Беня Крик, как ликующий слепоглухонемой, с благоговением смотрел на мои пальцы. Он смотрел на мои пальцы, шелестящие в лучах необузданного заката, вопиющего, как помидор, раздавленный неслыханным каблуком начдива-десять.

Юрий ОЛЕША

Раскаянье

Директору треста пищевой промышленности,

члену общества политкаторжан Бабичеву

Андрей Петрович!

Я плачу по утрам в клозете. Можете представить, до чего довела меня зависть.

Несколько месяцев назад вы подобрали меня у порога пивной.

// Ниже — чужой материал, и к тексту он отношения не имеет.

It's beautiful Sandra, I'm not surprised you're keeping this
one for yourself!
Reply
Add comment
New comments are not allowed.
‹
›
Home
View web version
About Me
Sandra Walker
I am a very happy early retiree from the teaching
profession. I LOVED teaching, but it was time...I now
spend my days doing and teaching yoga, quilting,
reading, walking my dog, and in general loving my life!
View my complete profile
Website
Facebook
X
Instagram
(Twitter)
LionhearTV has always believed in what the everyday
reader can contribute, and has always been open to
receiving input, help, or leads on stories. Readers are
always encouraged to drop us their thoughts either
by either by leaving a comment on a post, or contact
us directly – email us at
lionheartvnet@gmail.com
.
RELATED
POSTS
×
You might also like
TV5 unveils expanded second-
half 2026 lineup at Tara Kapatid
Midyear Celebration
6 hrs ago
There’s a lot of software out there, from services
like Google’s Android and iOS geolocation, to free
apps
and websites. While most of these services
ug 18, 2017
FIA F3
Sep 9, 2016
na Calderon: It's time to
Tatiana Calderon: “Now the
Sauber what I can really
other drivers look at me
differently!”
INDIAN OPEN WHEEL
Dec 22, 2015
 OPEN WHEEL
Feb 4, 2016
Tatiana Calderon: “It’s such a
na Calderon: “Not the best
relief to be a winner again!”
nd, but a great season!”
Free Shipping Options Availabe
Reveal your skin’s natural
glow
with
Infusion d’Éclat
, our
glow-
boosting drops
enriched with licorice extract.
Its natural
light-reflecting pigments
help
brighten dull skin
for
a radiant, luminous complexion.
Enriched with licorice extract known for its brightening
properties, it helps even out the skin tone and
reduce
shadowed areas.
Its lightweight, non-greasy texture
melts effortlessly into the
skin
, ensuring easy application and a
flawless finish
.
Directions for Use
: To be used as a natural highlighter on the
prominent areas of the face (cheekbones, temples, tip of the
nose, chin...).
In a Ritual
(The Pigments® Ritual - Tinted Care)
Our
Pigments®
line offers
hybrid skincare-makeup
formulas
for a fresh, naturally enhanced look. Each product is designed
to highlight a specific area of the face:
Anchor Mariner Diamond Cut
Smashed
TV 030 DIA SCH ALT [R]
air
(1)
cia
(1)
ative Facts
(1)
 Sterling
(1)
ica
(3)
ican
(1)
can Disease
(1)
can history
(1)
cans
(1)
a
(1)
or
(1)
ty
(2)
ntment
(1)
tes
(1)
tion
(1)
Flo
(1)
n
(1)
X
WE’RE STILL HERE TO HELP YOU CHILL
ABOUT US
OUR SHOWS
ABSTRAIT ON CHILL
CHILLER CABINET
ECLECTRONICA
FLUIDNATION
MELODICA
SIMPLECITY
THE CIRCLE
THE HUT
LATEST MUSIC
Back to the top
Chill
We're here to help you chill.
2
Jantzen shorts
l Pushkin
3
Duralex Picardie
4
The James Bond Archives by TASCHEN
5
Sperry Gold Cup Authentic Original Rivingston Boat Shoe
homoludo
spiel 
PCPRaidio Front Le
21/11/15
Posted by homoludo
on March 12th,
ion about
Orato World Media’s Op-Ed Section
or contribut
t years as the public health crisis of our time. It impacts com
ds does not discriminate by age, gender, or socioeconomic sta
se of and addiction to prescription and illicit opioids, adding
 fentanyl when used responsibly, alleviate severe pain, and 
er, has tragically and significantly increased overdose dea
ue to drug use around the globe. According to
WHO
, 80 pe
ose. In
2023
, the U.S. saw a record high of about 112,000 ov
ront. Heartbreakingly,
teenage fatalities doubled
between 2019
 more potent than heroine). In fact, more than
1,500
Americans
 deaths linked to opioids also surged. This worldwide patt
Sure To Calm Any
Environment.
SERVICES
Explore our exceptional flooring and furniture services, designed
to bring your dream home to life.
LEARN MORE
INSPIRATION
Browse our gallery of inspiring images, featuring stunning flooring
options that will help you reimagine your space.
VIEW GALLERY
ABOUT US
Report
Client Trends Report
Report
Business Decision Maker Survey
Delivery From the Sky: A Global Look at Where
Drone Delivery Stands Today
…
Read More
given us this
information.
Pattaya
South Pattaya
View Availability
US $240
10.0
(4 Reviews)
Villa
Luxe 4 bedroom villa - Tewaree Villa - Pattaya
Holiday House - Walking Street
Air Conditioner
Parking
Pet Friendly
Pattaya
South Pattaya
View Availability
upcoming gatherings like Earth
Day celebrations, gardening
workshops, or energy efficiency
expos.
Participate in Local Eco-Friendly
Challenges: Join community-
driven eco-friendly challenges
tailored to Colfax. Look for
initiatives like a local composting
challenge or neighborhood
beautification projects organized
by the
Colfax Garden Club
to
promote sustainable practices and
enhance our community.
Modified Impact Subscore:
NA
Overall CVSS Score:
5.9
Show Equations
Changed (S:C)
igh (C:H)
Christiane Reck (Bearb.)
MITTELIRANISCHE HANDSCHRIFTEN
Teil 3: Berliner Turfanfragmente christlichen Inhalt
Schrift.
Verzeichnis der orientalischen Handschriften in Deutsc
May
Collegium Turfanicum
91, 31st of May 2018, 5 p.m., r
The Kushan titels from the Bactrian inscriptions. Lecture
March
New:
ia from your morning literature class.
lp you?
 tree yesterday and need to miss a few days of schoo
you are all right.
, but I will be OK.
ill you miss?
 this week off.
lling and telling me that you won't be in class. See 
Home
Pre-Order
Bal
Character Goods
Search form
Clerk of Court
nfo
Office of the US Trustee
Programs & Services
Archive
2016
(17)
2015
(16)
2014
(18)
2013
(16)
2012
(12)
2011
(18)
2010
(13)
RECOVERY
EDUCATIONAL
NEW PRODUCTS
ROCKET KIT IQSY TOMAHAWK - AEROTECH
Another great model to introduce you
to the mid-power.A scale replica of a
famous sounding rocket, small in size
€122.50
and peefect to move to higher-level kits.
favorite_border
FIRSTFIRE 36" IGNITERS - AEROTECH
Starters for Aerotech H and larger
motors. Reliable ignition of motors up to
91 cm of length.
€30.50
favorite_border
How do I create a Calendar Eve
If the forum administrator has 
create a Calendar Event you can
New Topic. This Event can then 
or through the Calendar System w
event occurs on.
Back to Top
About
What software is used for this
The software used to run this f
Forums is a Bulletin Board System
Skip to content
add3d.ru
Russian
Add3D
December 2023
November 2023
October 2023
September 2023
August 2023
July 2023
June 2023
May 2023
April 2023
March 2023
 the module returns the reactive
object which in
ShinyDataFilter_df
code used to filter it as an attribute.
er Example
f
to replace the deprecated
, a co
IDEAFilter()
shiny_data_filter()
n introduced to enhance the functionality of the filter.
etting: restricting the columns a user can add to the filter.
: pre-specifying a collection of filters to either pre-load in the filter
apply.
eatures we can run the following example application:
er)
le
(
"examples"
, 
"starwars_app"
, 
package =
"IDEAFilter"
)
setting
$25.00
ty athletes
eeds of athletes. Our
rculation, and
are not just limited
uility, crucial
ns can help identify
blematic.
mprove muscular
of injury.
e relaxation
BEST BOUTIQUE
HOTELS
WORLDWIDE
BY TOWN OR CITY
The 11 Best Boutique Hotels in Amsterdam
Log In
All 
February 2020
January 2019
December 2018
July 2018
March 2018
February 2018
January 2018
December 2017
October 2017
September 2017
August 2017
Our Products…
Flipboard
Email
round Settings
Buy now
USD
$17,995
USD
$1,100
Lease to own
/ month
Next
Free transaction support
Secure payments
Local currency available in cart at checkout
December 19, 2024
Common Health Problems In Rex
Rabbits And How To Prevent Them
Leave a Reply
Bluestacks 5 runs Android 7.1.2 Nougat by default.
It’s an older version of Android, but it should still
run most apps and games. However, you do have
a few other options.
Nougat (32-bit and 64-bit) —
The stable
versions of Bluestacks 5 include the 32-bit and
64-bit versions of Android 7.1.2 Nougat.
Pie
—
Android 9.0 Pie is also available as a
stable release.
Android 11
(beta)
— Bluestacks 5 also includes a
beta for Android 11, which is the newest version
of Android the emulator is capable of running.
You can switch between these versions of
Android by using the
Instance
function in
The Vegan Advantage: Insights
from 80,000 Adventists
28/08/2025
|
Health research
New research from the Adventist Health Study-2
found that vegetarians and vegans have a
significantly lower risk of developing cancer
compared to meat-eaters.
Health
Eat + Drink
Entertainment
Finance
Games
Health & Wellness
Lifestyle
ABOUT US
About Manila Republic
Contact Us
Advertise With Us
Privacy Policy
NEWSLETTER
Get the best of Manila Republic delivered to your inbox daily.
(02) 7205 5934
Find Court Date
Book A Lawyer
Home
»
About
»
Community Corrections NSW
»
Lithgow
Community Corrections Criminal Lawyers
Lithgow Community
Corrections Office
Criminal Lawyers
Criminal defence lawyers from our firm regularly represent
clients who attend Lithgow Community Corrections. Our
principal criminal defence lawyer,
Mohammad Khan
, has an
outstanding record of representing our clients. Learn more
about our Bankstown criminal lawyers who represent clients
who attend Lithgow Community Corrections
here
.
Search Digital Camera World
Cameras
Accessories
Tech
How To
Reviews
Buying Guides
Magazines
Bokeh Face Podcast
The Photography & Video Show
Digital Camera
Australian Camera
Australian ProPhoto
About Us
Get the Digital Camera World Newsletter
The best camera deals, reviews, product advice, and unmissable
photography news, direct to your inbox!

Вы приютили меня в своей прекрасной квартире. На третьем этаже. С балконом.

Всякий на моем месте ответил бы вам благодарностью.

Я возненавидел вас. Я возненавидел вашу спину и нормально работающий кишечник, ваши синие подтяжки и перламутровую пуговицу трикотажных кальсон.

По вечерам вы работали. Вы изобретали необыкновенную чайную колбасу из телятины. Вы думали о снижении себестоимости обедов в четвертак. Вы не замечали меня.